Services

Sunday 25th May – Family Service led by Mike Findley

It’s always a pleasure to have Mike back with us. He makes us think. And the vision of his “dry bones” (see later) creaking as they came down the stairs first thing in the morning resonated with many of us, I suspect.

But it was Rogation Sunday – the other end of the agricultural spectrum from Harvest festival. People would have ploughed the fields and planted the seeds, and then they would put everything in God’s hands, asking God to bless the crops. In those days faith had been simple, deep and profound, because you couldn’t control things, so you put everything in God’s hands.

Mike liked this concept of simple faith: in life we could do certain things ourselves but would come to a point when we had to say, “I’m putting it all in God’s hands”. Faith was not just accepting a set of beliefs, it was a doing word, a daily renewal of the practice of fellowship with God. Faith enabled us to live in the world. It gave us the strength to go out into the world, to take all of life in its stride.
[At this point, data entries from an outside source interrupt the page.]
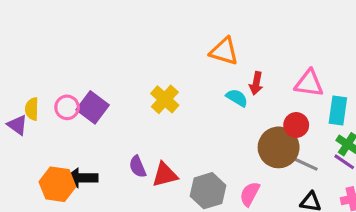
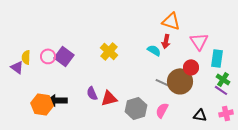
orange triangle: (224, 51) -> (171, 21), moved
pink triangle: (309, 83) -> (199, 41), turned 48
gray line: (304, 163) -> (164, 83), moved

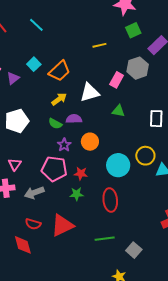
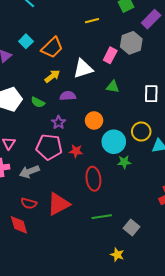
green semicircle: (55, 124) -> (38, 102), moved
orange circle: (90, 142) -> (94, 120), moved
green star: (77, 194) -> (124, 162), moved
red ellipse: (110, 200) -> (93, 179), moved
Mike reflected on the readings from Ezekiel 37 and John 5. Ezekiel had died in exile, and the dry bones were meant to represent the people of Israel in exile, dead, powerless. Mike felt that in one sense we too were dried up bones, both individually and collectively as a church, because unless we changed we would get older and the church would die. We needed the breath (or wind, spirit) of God coming into our lives (the Hebrew word Ruach meaning God in action). As at the beginning of Genesis, where God’s wind blew over the face of the earth, a breath of life could blow over us, change us, and move us to new places. But did we welcome that wind? Did we want to change our dried-up bones?

And so to John 5 and the pool of Bethzantha. A man had been there for 38 years, paralyzed, waiting for the water to be stirred up (a matter of plumbing, not an angel Mike told us). There had been a superstition that every so often an angel would stir the water, and then the first person to get into the pool would be cured.

Jesus had said to the man, “Do you want to get well? Do you want to be cured?” Initially, we’d have said yes, of course! But did he actually want to be cured because he’d been there for 38 years with people looking after him. If he was cured, he’d have to take responsibility for his life and do things for himself. Jesus could see into him, and he knew that he did want to get well, so he had made him better.

This asking of the question, “Do you want to be healed?” was the second challenge in the readings. Did we want to be healed or were we happy to continue to be a load of dry bones?  

The Bible readings were challenging ones. They posed the question; did we want to be changed? And they gave us the confidence that if we did change, we would have God walking with us in our new life.